Module 06: Publishing and Downstream Contracts¶

Module Position¶

flowchart TD
  family["Reproducible Research"] --> program["Deep Dive Snakemake"]
  program --> module["Module 06: Publishing and Downstream Contracts"]
  module --> lessons["Lesson pages and worked examples"]
  module --> checkpoints["Exercises and closing criteria"]
  module --> capstone["Related capstone evidence"]

flowchart TD
  purpose["Start with the module purpose and main questions"] --> lesson_map["Use the lesson map to choose reading order"]
  lesson_map --> study["Read the lessons and examples with one review question in mind"]
  study --> proof["Test the idea with exercises and capstone checkpoints"]
  proof --> close["Move on only when the closing criteria feel concrete"]

Read the first diagram as a placement map: this page sits between the course promise, the lesson pages listed below, and the capstone surfaces that pressure-test the module. Read the second diagram as the study route for this page, so the diagrams point you toward the Lesson map, Exercises, and Closing criteria instead of acting like decoration.

A workflow run is not automatically a trustworthy result. The internal execution state that helps the workflow operate is often not the same thing as the published surface that another human, notebook, or downstream pipeline is allowed to depend on.

This module is about designing that boundary on purpose: what remains internal, what is published, how published outputs are versioned, and how manifests, reports, and checksums support trust without turning every run into a pile of unreviewable noise.

Capstone exists here as corroboration. The local publishing exercises should already make the internal-versus-public split clear before you inspect publish/v1/ and the file API in the reference workflow.

Before You Begin¶

This module works best after Modules 01-05, especially the parts on file contracts, provenance, and safe rule boundaries.

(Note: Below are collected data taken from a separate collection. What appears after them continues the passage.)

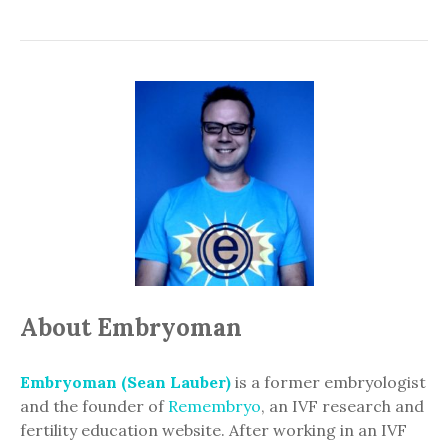
About Embryoman
Embryoman (Sean Lauber)
is a former embryologist
and the founder of
Remembryo
, an IVF research and
fertility education website. After working in an IVF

Use this module if you need to learn how to:

separate internal workflow state from stable published deliverables
version a publish boundary so downstream users know what they are trusting
decide which reports and manifests are proof artifacts and which are part of the public contract

Proof loop for this module:

snakemake -n
snakemake --summary
snakemake publish/v1/manifest.json

Capstone corroboration:

inspect capstone/publish/v1/
inspect Publish Review Guide
inspect capstone/workflow/rules/publish.smk
inspect Capstone Walkthrough

At a Glance¶

Focus	Learner question	Capstone timing
publish boundaries	"Which files are internal workflow state, and which files are safe for others to trust?"	inspect `publish/v1/` only after the internal-versus-public split is explicit
versioned contracts	"How do downstream users know what changed and what remained stable?"	compare publish structure and the file API together
proof artifacts	"Which manifests and reports defend the published bundle without becoming the contract themselves?"	use the capstone when you are ready to review evidence surfaces intentionally

1) Table of Contents¶

Table of Contents
Learning Outcomes
How to Use This Module
Core 1 — Internal Results Versus Published Results
Core 2 — Versioned Publish Boundaries
Core 3 — Manifests, Checksums, and File APIs
Core 4 — Reports and Human-Readable Proof
Core 5 — Reviewing a Published Contract for Drift
Capstone Sidebar
Exercises
Closing Criteria

2) Learning Outcomes¶

By the end of this module, you can:

distinguish internal workflow outputs from stable downstream deliverables
define a versioned publish boundary that survives repository growth
use manifests and checksums to make a published tree auditable
decide when a report is part of the contract versus supporting evidence
review a workflow’s publish surface for accidental coupling or drift

Back to top

3) How to Use This Module¶

Build a local lab with two output layers:

lab/
  workflow/
    Snakefile
  results/
  publish/
    v1/
  docs/

Require your lab to produce:

internal per-sample results under results/
a stable published bundle under publish/v1/
a manifest that inventories the published files
one human-readable report that explains the run

The teaching goal is to make the learner able to answer, file by file, which outputs are safe for downstream consumers to trust.

Back to top

4) Core 1 — Internal Results Versus Published Results¶

Not every output belongs in the public contract.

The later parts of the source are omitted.